Entries supplied →

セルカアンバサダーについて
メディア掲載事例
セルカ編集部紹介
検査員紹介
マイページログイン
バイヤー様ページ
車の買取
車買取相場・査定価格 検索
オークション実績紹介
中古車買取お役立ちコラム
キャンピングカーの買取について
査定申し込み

--

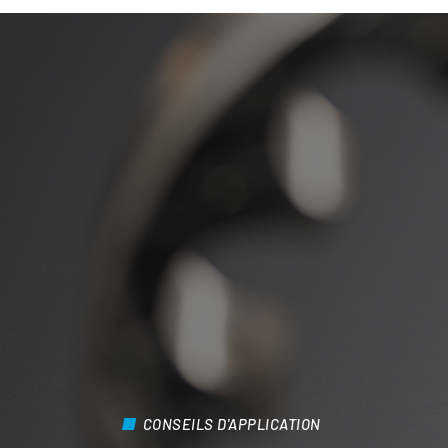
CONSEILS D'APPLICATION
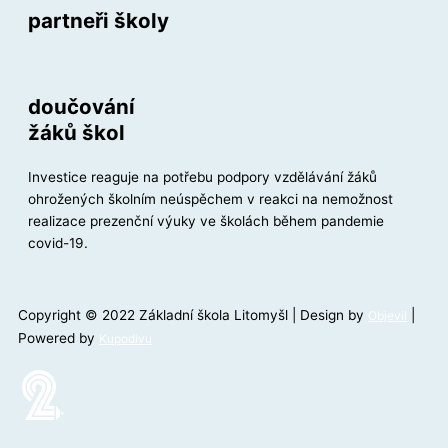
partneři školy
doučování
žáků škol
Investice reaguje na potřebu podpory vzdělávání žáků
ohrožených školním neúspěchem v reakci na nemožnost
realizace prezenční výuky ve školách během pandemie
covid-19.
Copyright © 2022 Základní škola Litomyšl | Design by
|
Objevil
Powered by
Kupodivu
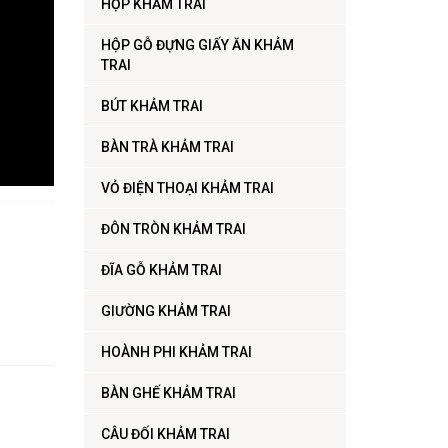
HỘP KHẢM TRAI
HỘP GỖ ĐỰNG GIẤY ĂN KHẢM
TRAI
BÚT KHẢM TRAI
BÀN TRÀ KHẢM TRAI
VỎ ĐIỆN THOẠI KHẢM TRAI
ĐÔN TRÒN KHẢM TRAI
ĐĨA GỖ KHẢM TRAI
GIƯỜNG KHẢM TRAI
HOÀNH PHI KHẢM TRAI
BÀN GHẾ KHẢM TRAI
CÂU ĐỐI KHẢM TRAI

Task item → Please copy the lines above exactly, starting at the line that holds "realizace prezenční výuky" and ending at the line that holds "CÂU ĐỐI KHẢM TRAI"; include both, but no pictures.

Answer for this exercise →
realizace prezenční výuky ve školách během pandemie
covid-19.
Copyright © 2022 Základní škola Litomyšl | Design by
|
Objevil
Powered by
Kupodivu
HỘP KHẢM TRAI
HỘP GỖ ĐỰNG GIẤY ĂN KHẢM
TRAI
BÚT KHẢM TRAI
BÀN TRÀ KHẢM TRAI
VỎ ĐIỆN THOẠI KHẢM TRAI
ĐÔN TRÒN KHẢM TRAI
ĐĨA GỖ KHẢM TRAI
GIƯỜNG KHẢM TRAI
HOÀNH PHI KHẢM TRAI
BÀN GHẾ KHẢM TRAI
CÂU ĐỐI KHẢM TRAI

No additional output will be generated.